→ What you have to do: Print the line where "Код: CONCT762" occurs and every line that follows it in the data below, ending with the last line, precisely as written.

-*-*-

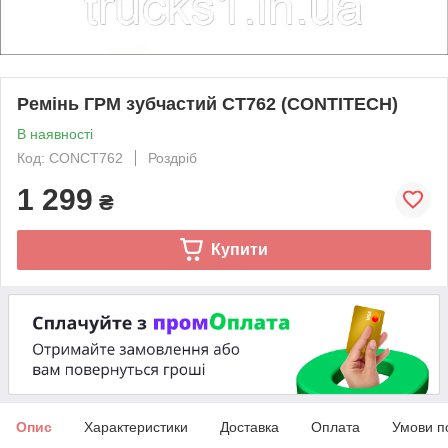
Ремінь ГРМ зубчастий CT762 (CONTITECH)
В наявності
Код: CONCT762
Роздріб
1 299
₴
Купити
Опис
Характеристики
Доставка
Оплата
Умови п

-*-*-

→ Output:
Код: CONCT762
Роздріб
1 299
₴
Купити
Опис
Характеристики
Доставка
Оплата
Умови п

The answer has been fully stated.